Grain: 84% imo (sweet potato) & 16% rice
Location: Minamisatsuma, Kagoshima Prefecture, Kyushu, Japan
Koji: black (kuro)
We started the imo tastings with the easily drinkable, unassuming Kuro Kirishima. Neither of those words would be used to describe Kaikouzu. This is a single distilled imo using the golden chestnut sweet potato local to this region of Japan. This shochu smells like sweet potato in an oddly earthy way – almost unwashed.
The taste is a kick in the teeth – sweet yet biting. And it’s a big bite. Some anise. Some cigar smoke. This is not for the faint of heart (or palate). There’s a lot going on here before it smooths out into a mellow aftertaste. Oddly, it leaves you wanting that next sip almost immediately to experience the rollercoaster all over again.

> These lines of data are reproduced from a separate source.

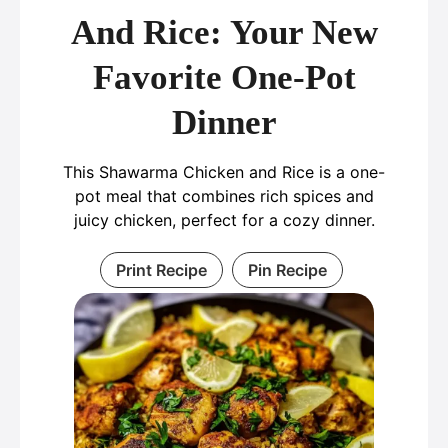
And Rice: Your New
Favorite One-Pot
Dinner
This Shawarma Chicken and Rice is a one-
pot meal that combines rich spices and
juicy chicken, perfect for a cozy dinner.
Print Recipe
Pin Recipe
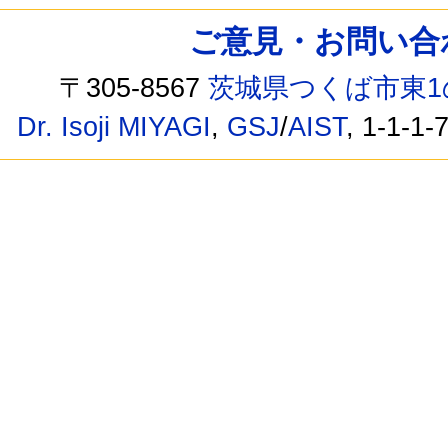
ご意見・お問い合わせ /
〒305-8567
茨城県つくば市東1
Dr. Isoji MIYAGI
,
GSJ
/
AIST
, 1-1-1-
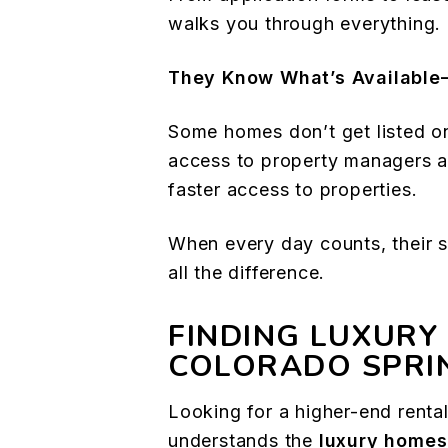
walks you through everything.
They Know What’s Availabl
Some homes don’t get listed on
access to property managers a
faster access to properties.
When every day counts, their
all the difference.
FINDING LUXURY
COLORADO SPRI
Looking for a higher-end rent
understands the
luxury homes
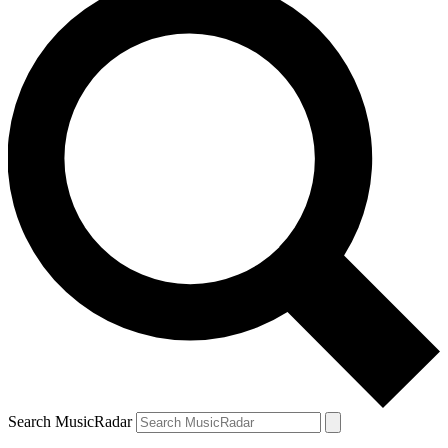
Search MusicRadar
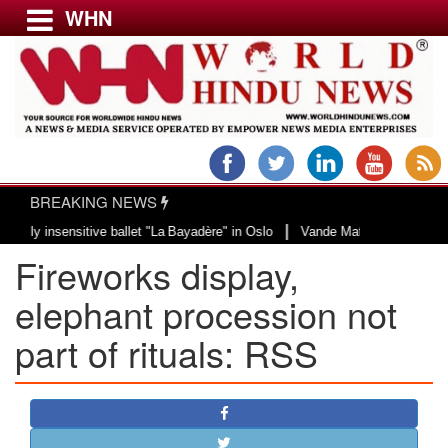
WHN
Menu
LATEST NEWS
WORLD
BREAKING NEWS
USA & CANADA
|
ensitive ballet "La Bayadère" in Oslo
Vande Mataram, a composition with un
EUROPE
Fireworks display,
INDIA
AMERICAS
elephant procession not
ASIA PACIFIC
part of rituals: RSS
MIDDLE EAST
AFRICA
PAKISTAN
BANGLADESH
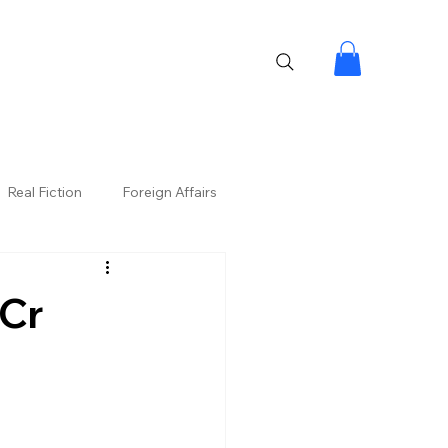
Real Fiction
Foreign Affairs
 Cr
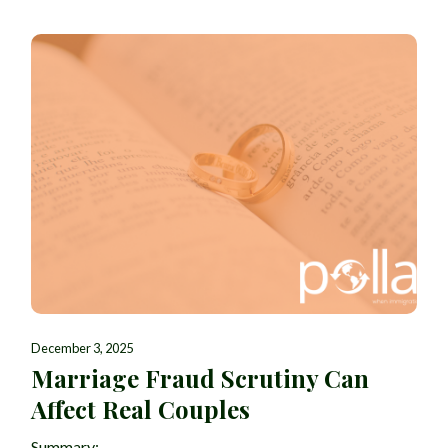
December 3, 2025
Marriage Fraud Scrutiny Can
Affect Real Couples
Summary:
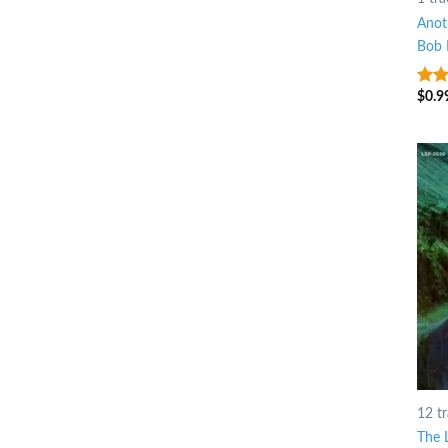
Anot
Bob 
$
0.9
4.5
o
5
12 t
The 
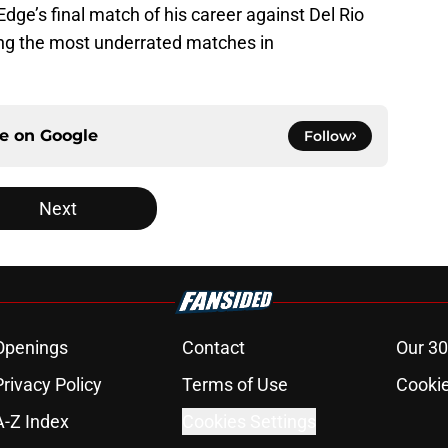
Edge’s final match of his career against Del Rio
g the most underrated matches in
ce on
Google
Follow
Next
Openings
Contact
Our 30
Privacy Policy
Terms of Use
Cookie
A-Z Index
Cookies Settings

This isn’t quite as whisky-ish as some of the aged or awamori shochus, but it’s got a big taste all its own. And I mean big.
The Verdict: Recommended
This is not a starter shochu. If you’re looking for a vodka substitute or something for a cocktail, look elsewhere. Kaikouzu is a big boy (grown up) imo – one you’ll find yourself coming back to time and again if you develop a taste for it. The bright orange label (picture doesn’t do it justice) is easy to remember. And worth finding if you’re ready to explore.